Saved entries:
::::

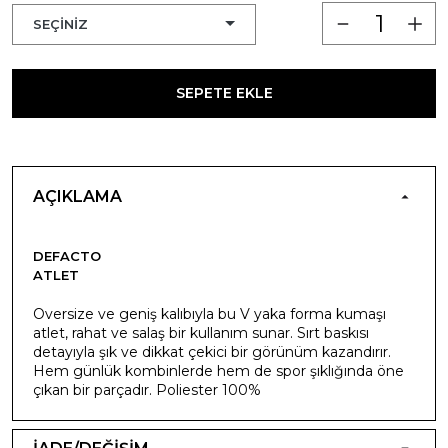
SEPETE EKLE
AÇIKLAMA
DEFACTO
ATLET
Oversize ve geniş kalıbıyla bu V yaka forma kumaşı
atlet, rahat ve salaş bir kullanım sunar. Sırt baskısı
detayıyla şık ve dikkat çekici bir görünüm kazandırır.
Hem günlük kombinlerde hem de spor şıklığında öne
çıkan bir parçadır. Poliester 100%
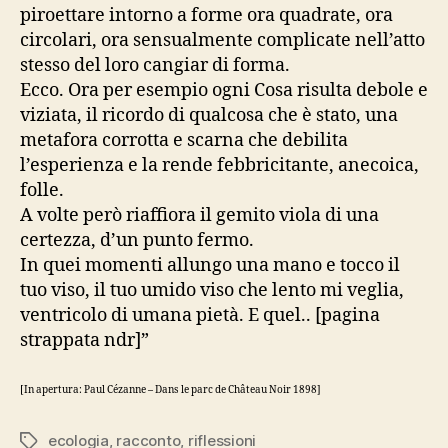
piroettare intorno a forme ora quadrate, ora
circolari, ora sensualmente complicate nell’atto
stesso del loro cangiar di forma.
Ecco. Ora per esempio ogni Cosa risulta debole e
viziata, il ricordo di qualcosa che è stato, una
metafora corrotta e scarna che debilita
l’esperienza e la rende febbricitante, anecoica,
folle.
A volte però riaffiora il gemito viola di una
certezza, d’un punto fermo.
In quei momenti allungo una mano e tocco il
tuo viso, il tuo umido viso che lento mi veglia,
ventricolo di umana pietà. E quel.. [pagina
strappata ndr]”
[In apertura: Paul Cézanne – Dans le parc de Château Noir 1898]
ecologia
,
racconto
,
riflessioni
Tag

::::

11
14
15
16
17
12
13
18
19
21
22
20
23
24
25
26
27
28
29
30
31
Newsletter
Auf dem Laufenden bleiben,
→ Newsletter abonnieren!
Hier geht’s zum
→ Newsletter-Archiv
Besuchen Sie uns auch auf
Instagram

::::

(Instructions to follow)
Find all lines in the records that hold the word "forma". Copy them.

(Response)
Oversize ve geniş kalıbıyla bu V yaka forma kumaşı
stesso del loro cangiar di forma.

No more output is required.